Being an enthusiast stargazer triggered my interest in binoculars. However, I have little experience with birding, although I know it is one of the most popular outdoor activities people use binoculars for.
When it comes to binoculars for birding, my stereotypical idea is that birders prefer 8× or 10× magnification. But that certainly isn’t enough knowledge to write an article that helps beginners choose good binoculars for birding.
To make up for my lack of knowledge, I asked an experienced bird watcher, Mr. Bird55, who has been a devoted birder from childhood.
He has been posting beautiful pictures of birds on his blog (https://ameblo.jp/bird55-2019/) since he retired ten years ago.
His advice to newcomers was completely different from what I had expected. I want to thank Mr. Bird55 for generously accepting to be interviewed for this article.
During the interview, I came to realize how knowledgeable he is about birding and binoculars and his deep respect for nature.
Ask an experienced bird watcher: What are the best binoculars for birding?
After I made an appointment, I gave him a call to ask about good binoculars for birding.
Q: How do Japanese bird watchers enjoy birding?
About twenty years ago, there were few bird watchers in Japan. Although birding had been a popular outdoor activity in the U.S. for decades, in Japan birding was still a relatively new hobby.
However, since the emergence of digital cameras, the number of birders here has taken off.
After a famous nature photographer here took a beautiful picture of a kingfisher, soon many amateur photographers were eager to take photos of birds.
The Kingfisher has become one of the most popular birds among Japanese birders. As the number of kingfishers is on the increase, more and more people are able to take pictures of the bird.
Many of the birders in Japan are older and retired, but they are sharing information about the birds they find on social media. Once rare birds are found, there is often a crowd of birders at the same spot the next day.

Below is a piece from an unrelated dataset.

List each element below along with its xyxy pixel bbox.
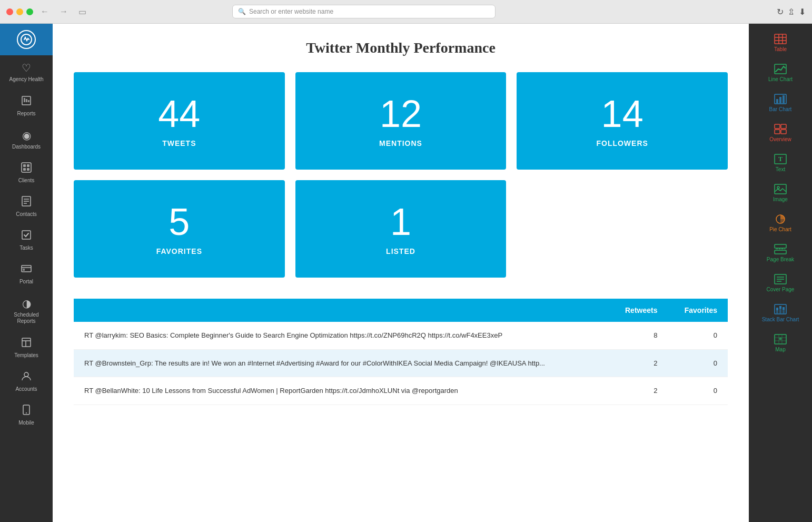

I see. Do they use binoculars for birding? How do they enjoy birding?
As far as I know, most of them do not use binoculars. They prefer taking photos rather than watching birds through binoculars.
Some people do carry binoculars in their backpacks, but they often do not even take them out. I guess they don’t feel the need for binoculars.
Can you explain why?
With the latest digital cameras, they can get a good view of birds on the monitor.
They seem happy with the image of birds through a telephoto lens. That must be bad news for binocular sellers. Ha-ha!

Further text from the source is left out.